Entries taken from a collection
*****

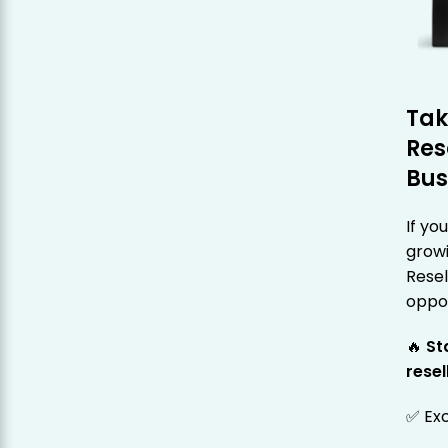
Tak
Res
Bus
If yo
grow
Rese
oppor
🔥
St
resel
✅ Exc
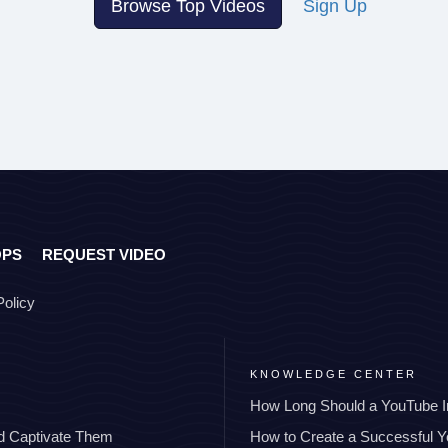
Browse Top Videos
Sign Up
OPS
REQUEST VIDEO
Policy
KNOWLEDGE CENTER
How Long Should a YouTube I
nd Captivate Them
How to Create a Successful 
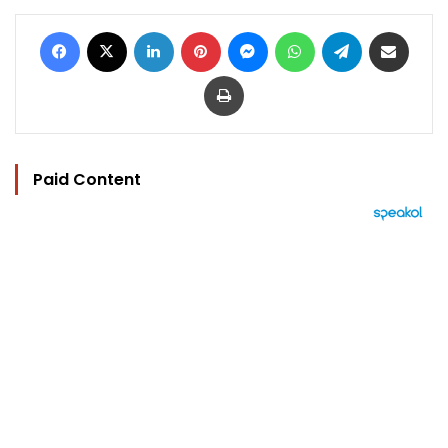
Facebook
X
LinkedIn
Pinterest
Messenger
WhatsApp
Telegram
Share via Email
Print
Paid Content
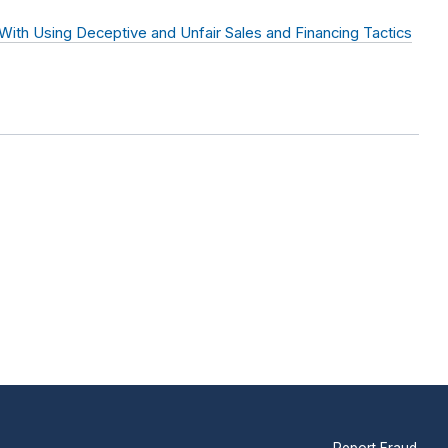
th Using Deceptive and Unfair Sales and Financing Tactics
Report Fraud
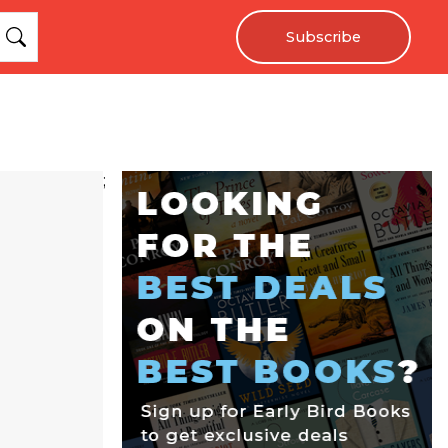
Subscribe
;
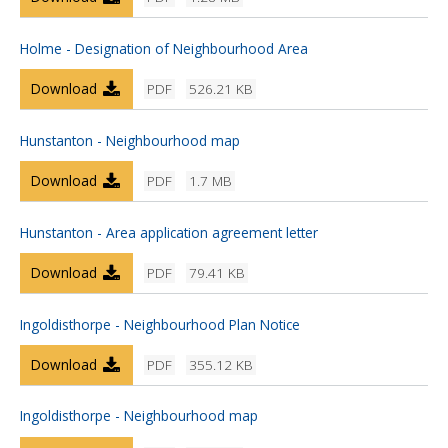
Holme - Designation of Neighbourhood Area
Download
PDF
526.21 KB
Hunstanton - Neighbourhood map
Download
PDF
1.7 MB
Hunstanton - Area application agreement letter
Download
PDF
79.41 KB
Ingoldisthorpe - Neighbourhood Plan Notice
Download
PDF
355.12 KB
Ingoldisthorpe - Neighbourhood map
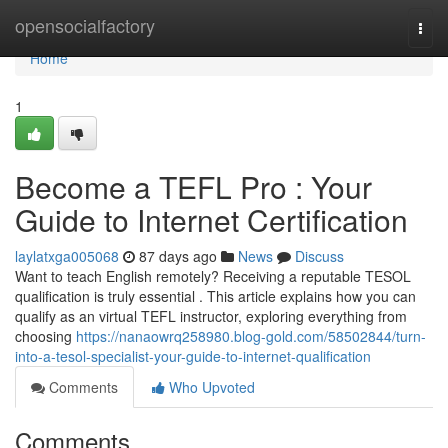
Home
opensocialfactory
Togg
navi
Home
1
Become a TEFL Pro : Your
Guide to Internet Certification
laylatxga005068
87 days ago
News
Discuss
Want to teach English remotely? Receiving a reputable TESOL
qualification is truly essential . This article explains how you can
qualify as an virtual TEFL instructor, exploring everything from
choosing
https://nanaowrq258980.blog-gold.com/58502844/turn-
into-a-tesol-specialist-your-guide-to-internet-qualification
Comments
Who Upvoted
Comments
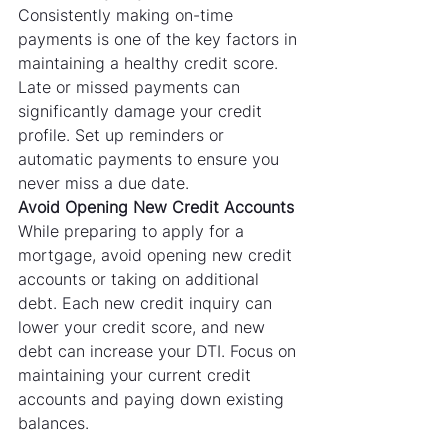
Consistently making on-time 
payments is one of the key factors in 
maintaining a healthy credit score. 
Late or missed payments can 
significantly damage your credit 
profile. Set up reminders or 
automatic payments to ensure you 
never miss a due date.
Avoid Opening New Credit Accounts
While preparing to apply for a 
mortgage, avoid opening new credit 
accounts or taking on additional 
debt. Each new credit inquiry can 
lower your credit score, and new 
debt can increase your DTI. Focus on 
maintaining your current credit 
accounts and paying down existing 
balances.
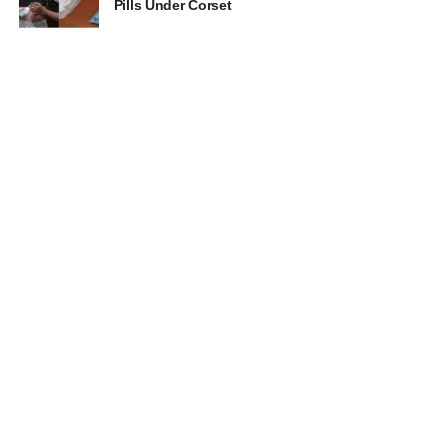
Pills Under Corset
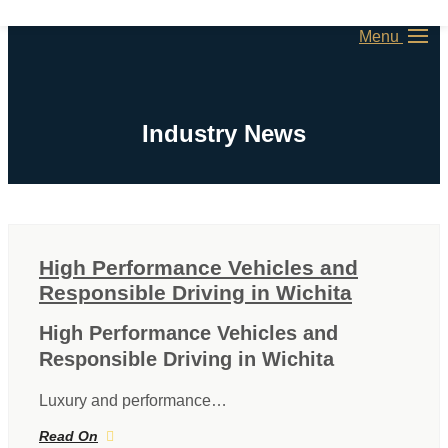
Menu
Industry News
High Performance Vehicles and
Responsible Driving in Wichita
High Performance Vehicles and
Responsible Driving in Wichita
Luxury and performance…
Read On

*****

** ACTIVITY **
Every entry, word for word: repeat it, but skip the images.

** EXERCISE ANSWER **
Tak
Res
Bus
If yo
grow
Rese
oppor
🔥
St
resel
✅ Exc
Browse Top Videos
Sign Up
OPS
REQUEST VIDEO
Policy
KNOWLEDGE CENTER
How Long Should a YouTube I
nd Captivate Them
How to Create a Successful 
Facebook
X
LinkedIn
Pinterest
Messenger
WhatsApp
Telegram
Share via Email
Print
Paid Content
th Using Deceptive and Unfair Sales and Financing Tactics
Report Fraud
Subscribe
;
Holme - Designation of Neighbourhood Area
Download
PDF
526.21 KB
Hunstanton - Neighbourhood map
Download
PDF
1.7 MB
Hunstanton - Area application agreement letter
Download
PDF
79.41 KB
Ingoldisthorpe - Neighbourhood Plan Notice
Download
PDF
355.12 KB
Ingoldisthorpe - Neighbourhood map
Home
opensocialfactory
Togg
navi
Home
1
Become a TEFL Pro : Your
Guide to Internet Certification
laylatxga005068
87 days ago
News
Discuss
Want to teach English remotely? Receiving a reputable TESOL
qualification is truly essential . This article explains how you can
qualify as an virtual TEFL instructor, exploring everything from
choosing
https://nanaowrq258980.blog-gold.com/58502844/turn-
into-a-tesol-specialist-your-guide-to-internet-qualification
Comments
Who Upvoted
Comments
Consistently making on-time 
payments is one of the key factors in 
maintaining a healthy credit score. 
Late or missed payments can 
significantly damage your credit 
profile. Set up reminders or 
automatic payments to ensure you 
never miss a due date.
Avoid Opening New Credit Accounts
While preparing to apply for a 
mortgage, avoid opening new credit 
accounts or taking on additional 
debt. Each new credit inquiry can 
lower your credit score, and new 
debt can increase your DTI. Focus on 
maintaining your current credit 
accounts and paying down existing 
balances.
Pills Under Corset
Menu
Industry News
High Performance Vehicles and
Responsible Driving in Wichita
High Performance Vehicles and
Responsible Driving in Wichita
Luxury and performance…
Read On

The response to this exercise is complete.